Rechnungen werden aktuell immer noch hauptsächlich per Post oder E-Mail versendet. Der Empfänger der Rechnung muss sie manuell in seinem System erfassen, um sie verbuchen sowie dem Leistungserbringer den Betrag überweisen zu können.

An dieser Stelle kommt die elektronische Rechnung ins Spiel. Geringere Kosten, Zeitersparnis und beschleunigte Begleichung gehören zu den Hauptvorteilen.

Mit dem 2011 beschlossenen Steuervereinfachungsgesetz wurde der Grundstein für eine moderne und elektronische Rechnungsstellung gelegt, indem Papier- und elektronische Rechnungen für gleichwertig erklärt wurden. Um eine digitale Rechnung handelt es sich dann, wenn diese in einem elektronischen Format ausgestellt, übermittelt und empfangen wird.

Wann ist eine E-Rechnung rechtskonform?

Dem Gesetz nach ist eine E-Rechnung rechtskonform, wenn sie die allgemein gültigen Voraussetzungen aus § 14 Abs. 4 UStG erfüllt. Hierzu gehört etwa, dass die Identität des Rechnungsausstellers für den Rechnungsempfänger klar erkennbar sein muss. Zudem müssen die Unversehrtheit ihres Inhalts und die Lesbarkeit der Rechnung gewährleistet sein.

Seit dem 27. November 2020 akzeptiert der Bund nur noch elektronische Rechnungen, nachdem die Europäische Union mit ihrer Richtlinie 2014/55/EU das Ziel verfolgt, die Papierrechnung in der EU abzuschaffen. In Deutschland werden die Vorgaben der Richtlinie mit dem E-Rechnungsgesetz in nationales Recht umgesetzt.

Es gibt derzeit zwei Formate für elektronische Rechnungen: ZUGFeRD sowie XRechnung.

Die ZUGFeRD-Rechnung

Die ZUGFeRD-Rechnung (Zentraler User Guide des Forums elektronische Rechnung Deutschland) wird vom namensgebenden Forum herausgegeben. Das branchenübergreifende Datenformat wurde mit Unterstützung des Bundesministeriums für Wirtschaft und Energie (BMWi) entwickelt.

Gesetzlich basiert die aktuelle ZUGFeRD-Rechnung 2.1.1 auf der Richtlinie 2014/55/EU und auf der Norm DIN EN 16931. Dem ZUGFeRD-Format liegen der vom internationalen Normungsgremium (UN/CEFACT) entwickelte Standard „Cross Industry Invoice“ (CII) und die „Message User Guides“ (MUG) des CEN zugrunde. Damit ist die Voraussetzung für die Etablierung von ZUGFeRD als einheitliches europäisches Format schon heute gegeben.

Bei einer ZUGFeRD-Rechnung handelt es sich um ein hybrides elektronisches Rechnungsformat. Eine Rechnung besteht aus dem für Menschen lesbaren PDF-Format sowie aus dem für Maschinen lesbaren XML-Format. Inhaltlich unterscheiden sich die Datentypen nicht. Die XML-Datei ist im PDF eingebettet, sodass beim Versand immer beide Dateitypen gleichzeitig verschickt werden.

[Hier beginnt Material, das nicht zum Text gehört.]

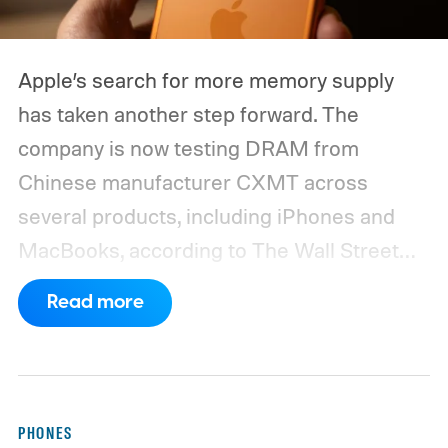
Apple’s search for more memory supply
has taken another step forward. The
company is now testing DRAM from
Chinese manufacturer CXMT across
several products, including iPhones and
MacBooks, according to The Wall Street
Journal. Apple has also held early talks with
Read more
CXMT about supplying memory for some
devices sold in China and is seeking
support from the US government before
moving ahead.
The timing is particularly
PHONES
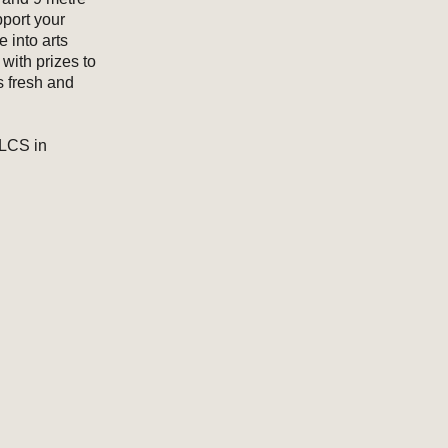
pport your
 into arts
with prizes to
s fresh and
NLCS in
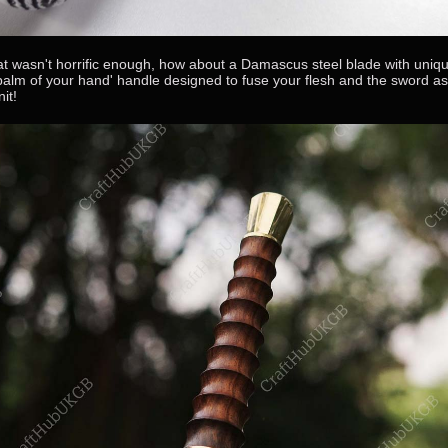
hat wasn't horrific enough, how about a Damascus steel blade with uniq
 palm of your hand' handle designed to fuse your flesh and the sword a
nit!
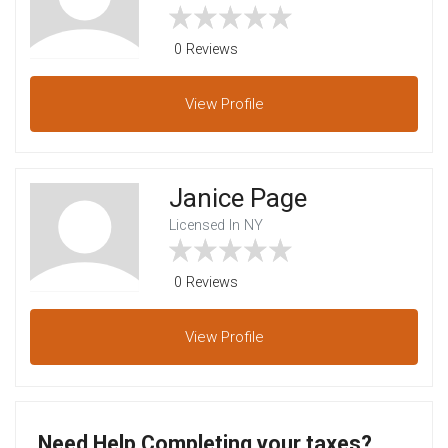
0 Reviews
View
Profile
Janice Page
Licensed In NY
0 Reviews
View
Profile
Need Help Completing your taxes?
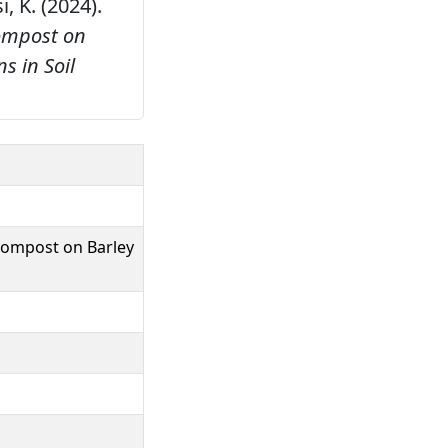
i, K. (2024).
Compost on
 in Soil
 Compost on Barley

Vorteile des ZUGFeRD-Formats

  • Rechnungen können elektronisch erstellt und direkt übermittelt werden
  • Kann beim Rechnungsempfänger eingelesen werden und fördert somit die schnellere Zahlung
  • ZUGFeRD ist ein medienbruchfreies Datenformat und soll langfristig die bisher übliche OCR-Erkennung (Optical Character Recognition) ersetzen
  • Reduziert Kosten für Papier und in der manuellen Bearbeitung der Rechnungsstellung
  • Spart beim herkömmlichen Versand anfallende Wege sowie Porto-Kosten
  • Schafft Platz in Aktenschränken und fördert die elektronische Archivierung

Die XRechnung

Bei einer XRechnung handelt es sich um ein XML-basiertes Rechnungsformat ohne bildhafte Darstellung der Rechnungsdaten. Die XRechnung ist das Datenformat für die Zusammenarbeit mit öffentlichen Auftraggebern wie dem Bund (oder den Bundesbehörden). Sie basiert ebenfalls auf der Richtlinie 2014/55/EU und der Norm DIN EN 16931 und erfüllt alle Voraussetzungen für eine Rechnungsstellung, wie sie seit November 2020 gültige Verordnung vorgibt. Nach vorheriger Registrierung durch den Nutzer kann dieser die XRechnung über eine zentrale Rechnungseingangsplattform (Webservice) eingereichen.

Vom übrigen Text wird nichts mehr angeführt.